◆ Instructions for the task
The required response is the number of lines in the entries that include the word "Alice", with nothing added.

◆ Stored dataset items
□ □ □ □
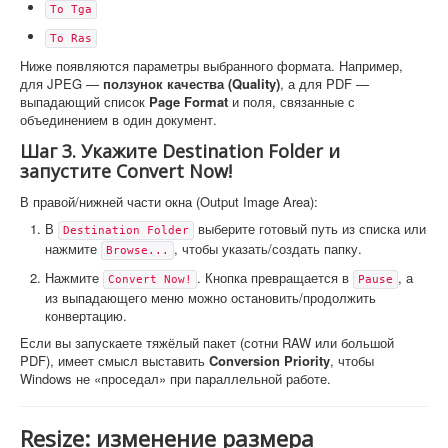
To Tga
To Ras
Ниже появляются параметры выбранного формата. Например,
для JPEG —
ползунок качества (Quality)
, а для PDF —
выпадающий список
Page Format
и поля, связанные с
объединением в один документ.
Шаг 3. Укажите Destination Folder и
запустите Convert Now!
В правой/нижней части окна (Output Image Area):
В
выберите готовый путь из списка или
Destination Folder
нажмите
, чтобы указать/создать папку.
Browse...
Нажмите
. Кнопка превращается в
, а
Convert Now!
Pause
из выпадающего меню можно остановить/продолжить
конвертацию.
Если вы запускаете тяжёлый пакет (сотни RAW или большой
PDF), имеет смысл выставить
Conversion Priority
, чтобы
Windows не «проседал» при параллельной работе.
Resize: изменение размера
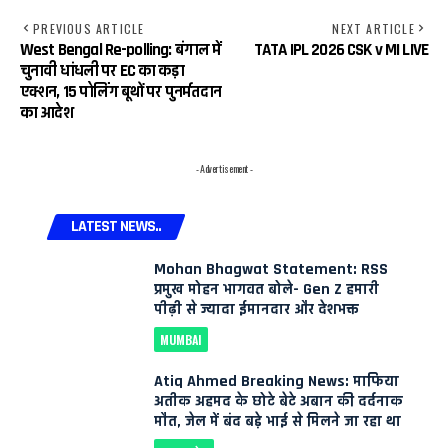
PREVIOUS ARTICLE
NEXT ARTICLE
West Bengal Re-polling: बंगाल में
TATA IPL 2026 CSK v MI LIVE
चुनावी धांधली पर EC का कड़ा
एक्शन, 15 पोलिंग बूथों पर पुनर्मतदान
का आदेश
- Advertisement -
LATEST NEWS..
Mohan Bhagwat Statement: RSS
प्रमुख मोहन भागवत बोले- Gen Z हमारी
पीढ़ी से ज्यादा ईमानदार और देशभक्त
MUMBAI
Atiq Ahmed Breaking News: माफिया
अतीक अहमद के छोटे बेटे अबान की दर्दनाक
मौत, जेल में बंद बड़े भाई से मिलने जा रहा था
□ □ □ □
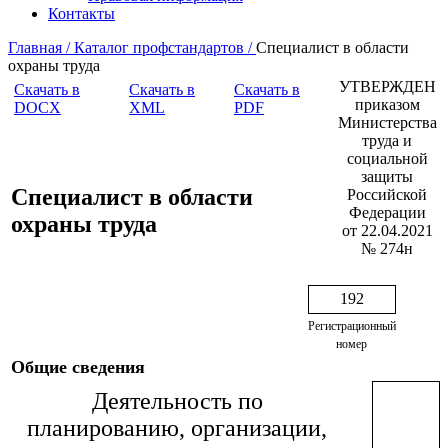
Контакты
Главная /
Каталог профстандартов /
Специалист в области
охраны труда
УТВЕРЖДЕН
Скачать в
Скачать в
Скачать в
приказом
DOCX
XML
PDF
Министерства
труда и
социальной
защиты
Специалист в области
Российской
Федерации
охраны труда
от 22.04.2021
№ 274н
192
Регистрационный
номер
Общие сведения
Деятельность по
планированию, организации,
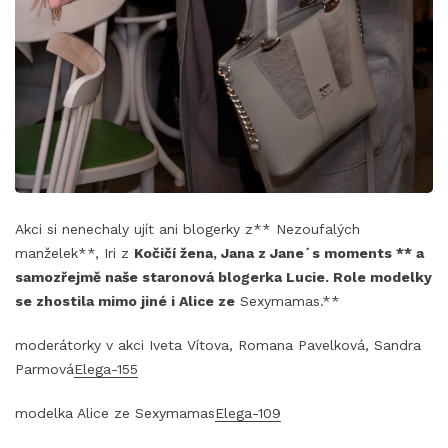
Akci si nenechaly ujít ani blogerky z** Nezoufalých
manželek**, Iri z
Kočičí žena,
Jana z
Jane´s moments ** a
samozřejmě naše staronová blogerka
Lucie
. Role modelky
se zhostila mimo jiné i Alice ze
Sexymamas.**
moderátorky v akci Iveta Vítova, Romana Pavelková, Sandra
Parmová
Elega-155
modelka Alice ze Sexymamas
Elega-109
□ □ □ □
◆ Exercise response
2